Incident report July 21 2025 - Openscapes hub pods dying post-stress-testing

Summary¶

On July 21, 2025, we received a support request from Openscapes asking for confirmation that their hub would be resilient throughout a large, 700 attendee, workshop session the next day. That evening Yuvi completed a stress test, adding thousands of named servers to the database. Early the following morning, alerts fire when the Openscapes workshop hub fails a health check, with hub pod showing OOMKilled status.

Resolution¶

We all theorised that the hub pod dying was related to the stress testing Yuvi did the day before Angus noted that the hub database was only 1.6 MB, so we didn’t think the issues came from the database being too big

We still thought that the hub database may be corrupted somehow, so we decided to create a backup of the database and try and restart the hub pod without a database Restarting the hub without a database worked. We left that in place for the workshop hub, since there is no need for persistent user state in this use case

An upstream contribution to JupyterHub was made to address inefficient O(N^2) database table join operations.

Timeline¶

All times in EDT

July 22¶

1:03 First alert fires

5:00 Engineers acknowledge the alert

5:05 Incident declared. Georgiana notes after deleting the hub deployment and re-deploying the hub pod shows OOMKilled status

5:10 AM Team checks Grafana and and the hub DB

5:20 AM Georgiana increases the hub memory limit then see if we can see what’s eating up the memory

5:41 Team starts a live call, successfully restarts the hub

7:42 Angus assesses the DB, with the following results Logs indicated we didn’t get past init_spawners init_spwners performs a fairly complex operation: jupyterhub/app.py I ran this locally on the downloaded DB, and the process was CPU bound for 96s, consuming >6GiB of RAM peak. The DB had 736 servers and 1746 spawners. ~ https://gist.github.com/agoose77/2dd8d7a6c9b72daabb39885797eb5b8e I think this is probably the cause of our crash; the init logic consumes too much RAM (more than even Georgiana’s 3GB increased limit), and is killed by the supervisor. (edited)

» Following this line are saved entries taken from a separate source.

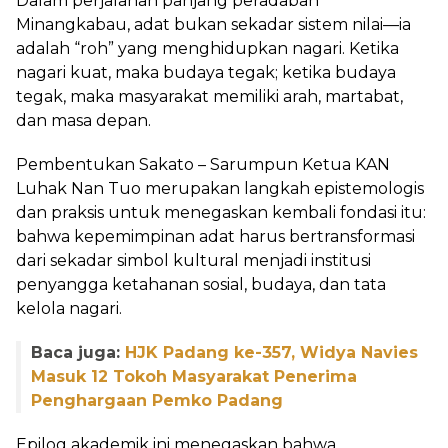
Dalam perjalanan panjang peradaban
Minangkabau, adat bukan sekadar sistem nilai—ia
adalah “roh” yang menghidupkan nagari. Ketika
nagari kuat, maka budaya tegak; ketika budaya
tegak, maka masyarakat memiliki arah, martabat,
dan masa depan.
Pembentukan Sakato – Sarumpun Ketua KAN
Luhak Nan Tuo merupakan langkah epistemologis
dan praksis untuk menegaskan kembali fondasi itu:
bahwa kepemimpinan adat harus bertransformasi
dari sekadar simbol kultural menjadi institusi
penyangga ketahanan sosial, budaya, dan tata
kelola nagari.
Baca juga:
HJK Padang ke-357, Widya Navies
Masuk 12 Tokoh Masyarakat Penerima
Penghargaan Pemko Padang
Epilog akademik ini menegaskan bahwa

7:51 Georgiana and Jenny discuss maximizing hub pod memory limits to avoid issues during workshop

8:37 Georgiana opens 2i2c-org/infrastructure#6431 that increases memory and cpu requests and limits.

10:23 AM Jenny monitors CloudWatch metrics and notices a spike in EBS write ops

10:27 FreshDesk indicates Openscapes has deleted a bunch of data from the shared folder

11:24 AM Angus investigates what JupyterHub is doing at startup that takes so long. It looks like the problem in the above query is the LEFT OUTER JOIN which comes from the joinedload(orm.User._orm_spawners) . This is performed to ensure that the field is loaded, which avoids later lazy DB lookups. In our case, we already have a JOIN on this field, and there is a one-to-many relationship between users and spawners, so this LEFT OUTER JOIN produces O(N) results for the O(N) JOIN. This means the query result scales O(N^2)! As such, Angus believes that if we encounter this situation again, we can’t effectively chase it down with more RAM because it’s nonlinear.

PR here, if it ends up being the right fix: jupyterhub/jupyterhub#5109 (edited)

July 23 4:10 AM Jenny confirms peak of 235 participants at 18:00 UTC yesterday, a few OOM kills here and there, but hub pod did not restart Incident officially resolved!

Action Items¶

write an incident report